For instance, the owners of Long Term Capital Management may have been the earliest winners in the most recent era. On the other hand, Jamie Olis may have been the earliest big loser.

Martha Stewart lost, but at least never lost her business enterprise. Frank Quattrone also lost, but then he won, although I suspect that he believes that he lost overall.

Subsequently, Theodore Sihpol won while Bill Fuhs and his family lost a year of his life before he won, too. But he and his family will never get that year back.

And no one lost bigger than Jeff Skilling.

Meanwhile, although mainstream media darlings Steve Jobs and Warren Buffett won, several of Buffett’s associates did not fare as well. Neither did Greg Reyes.

And who knows about those Lehman Brothers executives — they may be winners, after all? I mean, everyone was doing it, right? But you never know for sure.

Finally, who possibly can justify what Bill Furst has been through?

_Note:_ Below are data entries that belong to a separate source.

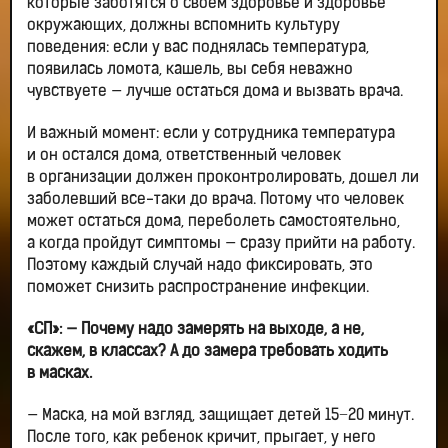
которые заботятся о своем здоровье и здоровье
окружающих, должны вспомнить культуру
поведения: если у вас поднялась температура,
появилась ломота, кашель, вы себя неважно
чувствуете — лучше остаться дома и вызвать врача.
И важный момент: если у сотрудника температура
и он остался дома, ответственный человек
в организации должен проконтролировать, дошел ли
заболевший все-таки до врача. Потому что человек
может остаться дома, переболеть самостоятельно,
а когда пройдут симптомы — сразу прийти на работу.
Поэтому каждый случай надо фиксировать, это
поможет снизить распространение инфекции.
«СП»: — Почему надо замерять на выходе, а не,
скажем, в классах? А до замера требовать ходить
в масках.
— Маска, на мой взгляд, защищает детей 15−20 минут.
После того, как ребенок кричит, прыгает, у него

Just as with a gambling lottery, there is no rhyme or reason as to who wins or loses in the criminalization-of-business lottery.

But in this lottery — which does little or nothing to deter the true business criminals of the world — the losers and their families give up much more than merely money.

A truly civil society would find a better way.

One thought on “Next Victim of the Criminalization-of-Business Lottery?

  1. Great points, Tom. Indeed, when prosecutors are nothing more than ambitious careerists, and they are armed with laws that enable them to criminalize about everything, then there are no barriers.